Fajne jest też to, że latem nie muszę przemierzać setek kilometrów, żeby poleżeć na leżaczku na nadmorskim piasku. Warszawa to miasto w którym wszystko jest możliwe, tutaj nawet piasek przyjeżdża prosto znad morza, a drinki serwują barmani z najlepszych kurortów nad Bałtykiem. Czego więcej chcieć? Może odrobinę więcej odpoczynku i mniej upalnych dni? A tak poza tym, to nagniataj do stolicy ino prędko. Wybierz tylko mniej upalne dni, bo klimy nikt Ci tutaj nie zagwarantuje.
Zdjęcia wykonano w: Stacja Mercedes, Warszawa
OLEK:
T-shirt: US POLO
Szorty: Levis
Tenisówki: Converse
7 komentarzy
Z pewnością miasta w wakacje są przyjemniejsze 😂
Ty mieszkasz w domu, mozesz zrobic sobie plaże pod domem.
Uwielbiam Warszawę! Zdradź nam, która restauracja jest Twoja ulubioną 😉
Jak przyjedziesz to Cie do niej zabiorę.
Od kilku tygodni próbuję zaciągnąć męża (no bo Izy namawiać nie muszę) I pojechać właśnie w to miejsce.
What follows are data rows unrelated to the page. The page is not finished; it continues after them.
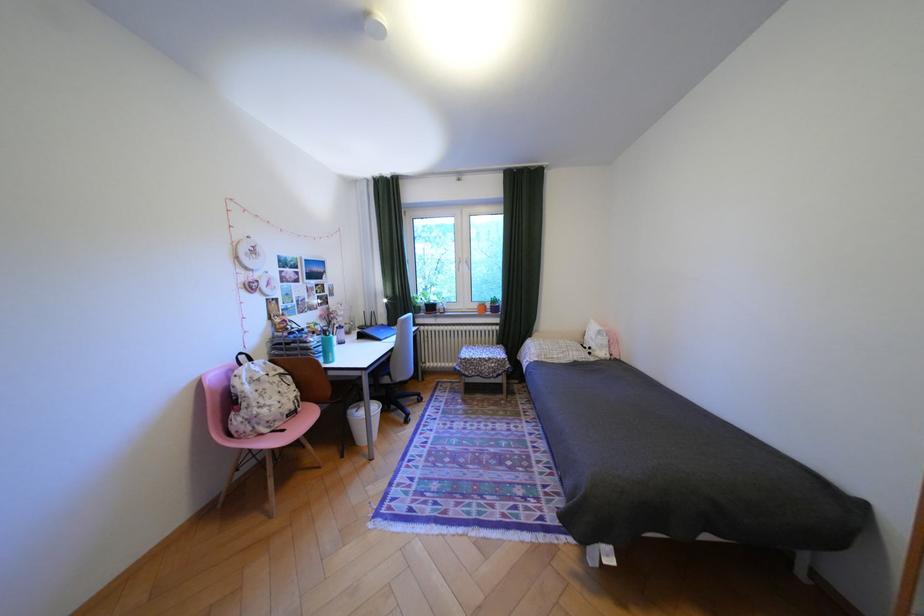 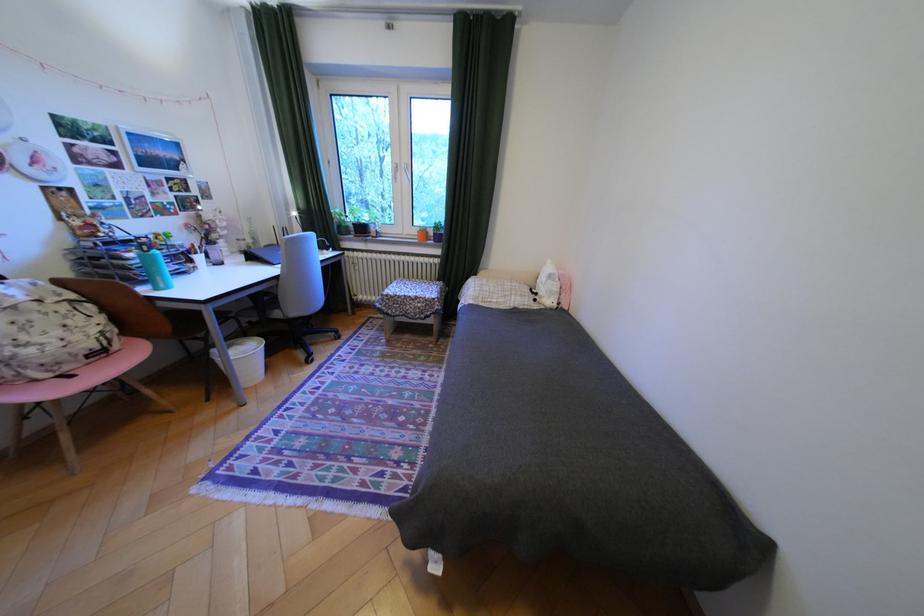 Question: I am providing you with two images of the same scene from different viewpoints. Please identify which objects are invisible in image2.

Choices:
 (A) pink chair sitting surface
 (B) blue chair sitting surface
 (C) purple flower pot
 (D) none of these

Answer: (D) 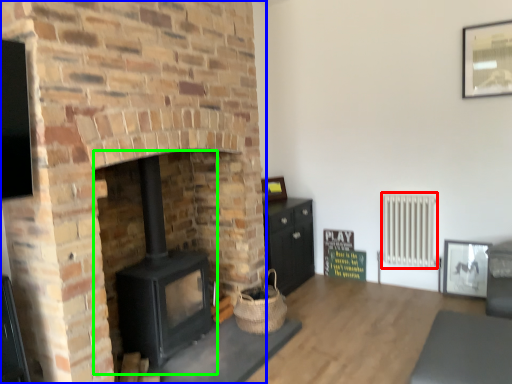 Question: Considering the real-world distances, which object is farthest from radiator (highlighted by a red box)? fireplace (highlighted by a blue box) or wood burning stove (highlighted by a green box)?

Choices:
 (A) fireplace
 (B) wood burning stove

Answer: (B)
Teraz to już koniecznie muszę!
Polecam, to jedynie miejsce gdzie Olek lubi przebywać. Jest tam animator w weekendy, ale najfajniejsze sa te auta dla dzieciaków. Ty odpoczywasz, a dziecko sie bawi.
Ja wypoczywam na działce całe wakacje, młoda szaleje w basenie. Nad morze się raczej nie wybieramy, bo priorytetem jest teraz budowa domu.